Seule l’armada promotionnelle déployée par les principaux candidats en lice rappelle au visiteur qu’un scrutin doit se ternir dimanche. Sur la route de l’aéroport, dans la zone de Port Bouêt, des drapeaux arborant les initiales « KKB » de l’opposant Kouadio Konan Bertin, élu de cette commune chic, flottent au vent tandis qu’un camion sonorisé scande des slogans saturés en sa faveur. Un appareillage qui, comme ceux de tous les candidats, peine à rivaliser avec les gigantesques fresques à l’effigie du chef de l’Etat « ADO » qui tapissent la ville. Bien rodée et omniprésente, cette communication un rien tape-à-l’oeil orchestrée par l’agence Voodoo dont le directeur Fabrice Sawegnon est très bien introduit dans le cercle présidentiel, remporte sans conteste le prix de la visibilité.

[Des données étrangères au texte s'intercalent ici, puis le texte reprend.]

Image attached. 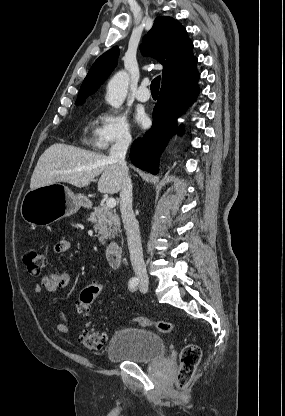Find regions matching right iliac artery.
I'll return each mask as SVG.
<instances>
[{
	"label": "right iliac artery",
	"mask_w": 285,
	"mask_h": 416,
	"mask_svg": "<svg viewBox=\"0 0 285 416\" xmlns=\"http://www.w3.org/2000/svg\"><path fill=\"white\" fill-rule=\"evenodd\" d=\"M138 284H139L138 278L137 277H132L129 280V283H128V287H129L130 291H135L138 287Z\"/></svg>",
	"instance_id": "right-iliac-artery-1"
}]
</instances>
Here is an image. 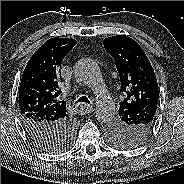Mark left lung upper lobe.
Listing matches in <instances>:
<instances>
[{
	"label": "left lung upper lobe",
	"instance_id": "left-lung-upper-lobe-1",
	"mask_svg": "<svg viewBox=\"0 0 184 184\" xmlns=\"http://www.w3.org/2000/svg\"><path fill=\"white\" fill-rule=\"evenodd\" d=\"M104 47L116 61L121 91L126 94L120 103L119 116L108 128V137L117 148H134L154 126L159 98L157 79L135 40L125 35L112 36L104 39Z\"/></svg>",
	"mask_w": 184,
	"mask_h": 184
}]
</instances>
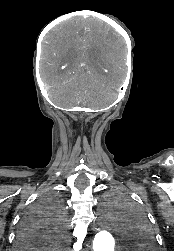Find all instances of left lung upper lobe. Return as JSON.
Listing matches in <instances>:
<instances>
[{
	"label": "left lung upper lobe",
	"mask_w": 174,
	"mask_h": 251,
	"mask_svg": "<svg viewBox=\"0 0 174 251\" xmlns=\"http://www.w3.org/2000/svg\"><path fill=\"white\" fill-rule=\"evenodd\" d=\"M114 200V199H113ZM122 208L113 207L114 211H123L125 218L132 227L129 245L134 251H156V240L144 215L135 210V208L123 200L117 201Z\"/></svg>",
	"instance_id": "5c2ea615"
}]
</instances>
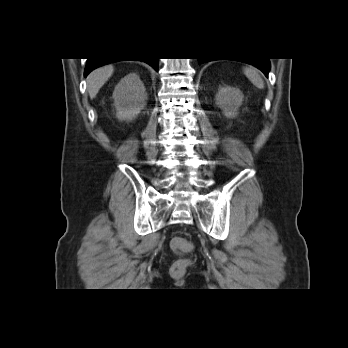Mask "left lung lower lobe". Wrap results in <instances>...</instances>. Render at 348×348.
Segmentation results:
<instances>
[{
    "instance_id": "0a47b994",
    "label": "left lung lower lobe",
    "mask_w": 348,
    "mask_h": 348,
    "mask_svg": "<svg viewBox=\"0 0 348 348\" xmlns=\"http://www.w3.org/2000/svg\"><path fill=\"white\" fill-rule=\"evenodd\" d=\"M211 60L212 59L199 58L198 62H199V64H201V63L208 62ZM234 60H238V61H242V62L251 64V65L259 68L266 75V77H268V72H269V68H270L269 59L258 58V59H234Z\"/></svg>"
}]
</instances>
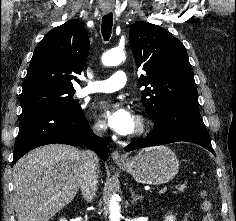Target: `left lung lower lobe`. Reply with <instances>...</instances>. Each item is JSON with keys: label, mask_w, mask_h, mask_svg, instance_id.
<instances>
[{"label": "left lung lower lobe", "mask_w": 236, "mask_h": 221, "mask_svg": "<svg viewBox=\"0 0 236 221\" xmlns=\"http://www.w3.org/2000/svg\"><path fill=\"white\" fill-rule=\"evenodd\" d=\"M179 141L201 145L215 155L210 136L199 113V107L190 105L166 107L154 121L152 133L145 139L128 145L125 151Z\"/></svg>", "instance_id": "left-lung-lower-lobe-1"}]
</instances>
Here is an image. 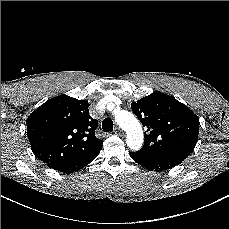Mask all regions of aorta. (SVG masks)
<instances>
[{
	"mask_svg": "<svg viewBox=\"0 0 229 229\" xmlns=\"http://www.w3.org/2000/svg\"><path fill=\"white\" fill-rule=\"evenodd\" d=\"M115 121L127 132V146L133 151L139 150L143 144V131L134 115L128 111L121 110L115 114Z\"/></svg>",
	"mask_w": 229,
	"mask_h": 229,
	"instance_id": "aorta-1",
	"label": "aorta"
}]
</instances>
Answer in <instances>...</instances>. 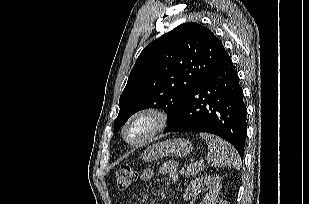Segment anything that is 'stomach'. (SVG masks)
<instances>
[{"label": "stomach", "instance_id": "1", "mask_svg": "<svg viewBox=\"0 0 309 204\" xmlns=\"http://www.w3.org/2000/svg\"><path fill=\"white\" fill-rule=\"evenodd\" d=\"M192 150L193 145L189 140L174 138L149 146L141 156L146 161H153L163 157H185Z\"/></svg>", "mask_w": 309, "mask_h": 204}]
</instances>
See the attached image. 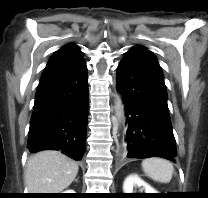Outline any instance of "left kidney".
I'll list each match as a JSON object with an SVG mask.
<instances>
[{
    "mask_svg": "<svg viewBox=\"0 0 208 198\" xmlns=\"http://www.w3.org/2000/svg\"><path fill=\"white\" fill-rule=\"evenodd\" d=\"M135 186L141 188L140 190H144V193H158V191L143 181L138 175H129L126 177L123 183V192L133 193V188Z\"/></svg>",
    "mask_w": 208,
    "mask_h": 198,
    "instance_id": "left-kidney-1",
    "label": "left kidney"
}]
</instances>
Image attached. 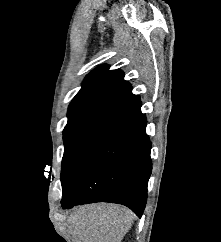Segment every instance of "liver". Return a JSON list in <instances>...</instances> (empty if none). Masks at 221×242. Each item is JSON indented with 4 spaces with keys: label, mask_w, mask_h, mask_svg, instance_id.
<instances>
[{
    "label": "liver",
    "mask_w": 221,
    "mask_h": 242,
    "mask_svg": "<svg viewBox=\"0 0 221 242\" xmlns=\"http://www.w3.org/2000/svg\"><path fill=\"white\" fill-rule=\"evenodd\" d=\"M132 220L133 214L126 207L92 204L71 213L68 224L75 242H121Z\"/></svg>",
    "instance_id": "obj_1"
}]
</instances>
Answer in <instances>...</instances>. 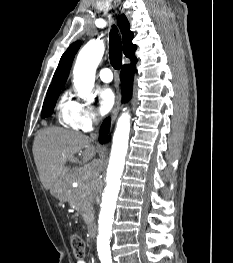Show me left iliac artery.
<instances>
[{
    "label": "left iliac artery",
    "mask_w": 233,
    "mask_h": 263,
    "mask_svg": "<svg viewBox=\"0 0 233 263\" xmlns=\"http://www.w3.org/2000/svg\"><path fill=\"white\" fill-rule=\"evenodd\" d=\"M102 263H112V261H103Z\"/></svg>",
    "instance_id": "left-iliac-artery-1"
}]
</instances>
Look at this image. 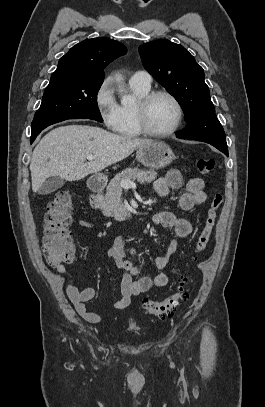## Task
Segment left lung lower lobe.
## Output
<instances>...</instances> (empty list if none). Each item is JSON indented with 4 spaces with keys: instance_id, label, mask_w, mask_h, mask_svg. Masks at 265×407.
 I'll return each mask as SVG.
<instances>
[{
    "instance_id": "0a47b994",
    "label": "left lung lower lobe",
    "mask_w": 265,
    "mask_h": 407,
    "mask_svg": "<svg viewBox=\"0 0 265 407\" xmlns=\"http://www.w3.org/2000/svg\"><path fill=\"white\" fill-rule=\"evenodd\" d=\"M217 149H219L220 151H222L224 154H226L228 156V152H226V150L220 148V147H216Z\"/></svg>"
}]
</instances>
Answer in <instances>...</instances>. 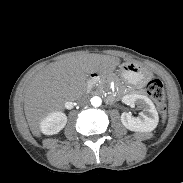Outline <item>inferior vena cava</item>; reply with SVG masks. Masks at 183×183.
<instances>
[{
    "instance_id": "1",
    "label": "inferior vena cava",
    "mask_w": 183,
    "mask_h": 183,
    "mask_svg": "<svg viewBox=\"0 0 183 183\" xmlns=\"http://www.w3.org/2000/svg\"><path fill=\"white\" fill-rule=\"evenodd\" d=\"M78 104L87 105L89 103V98L87 96H81L77 99Z\"/></svg>"
}]
</instances>
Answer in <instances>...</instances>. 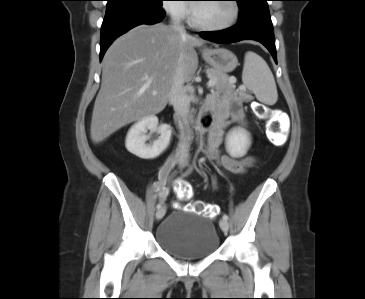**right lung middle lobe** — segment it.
Returning <instances> with one entry per match:
<instances>
[{
  "instance_id": "dd1d6c3e",
  "label": "right lung middle lobe",
  "mask_w": 365,
  "mask_h": 299,
  "mask_svg": "<svg viewBox=\"0 0 365 299\" xmlns=\"http://www.w3.org/2000/svg\"><path fill=\"white\" fill-rule=\"evenodd\" d=\"M107 9L114 7L128 5V4H151V5H162L163 0H107Z\"/></svg>"
}]
</instances>
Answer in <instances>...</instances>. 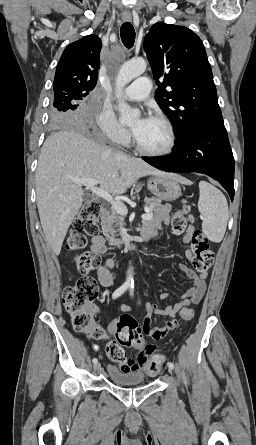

Pour le reste, un mot d’ordre prime : apaisement. Sur la place de la république dans le quartier présidentiel du Plateau, des techniciens installent une estrade destinée à accueillir une cérémonie organisée en l’honneur du chef de l’Etat. Tout débordement doit être évité. Des policiers ont été postés à chaque carrefour au pied des hauts buildings qui surplombent la lagune tandis que des patrouilles circulent toute la journée. Au lancement de la campagne, le ministre de l’intérieur, Hamed Bakayoko, fidèle allié du président de sa puissante épouse Dominique Ouattara, avait annoncé le déploiement de 34 000 hommes mobilisés pour assurer le bon déroulement du processu électoral. Le sombre souvenir des dramatiques émeutes de 2010 qui avaient fait 3000 morts occupe encore tous les esprits. Alassane Ouattara a par ailleurs tout à gagner à endosser l’image d’un président garant d’un scrutin conduit en bon ordre et sans violences. A fortiori s’il l’emporte avec une large avance. Un scénario plus que vraisemblable compte tenu du contexte actuel.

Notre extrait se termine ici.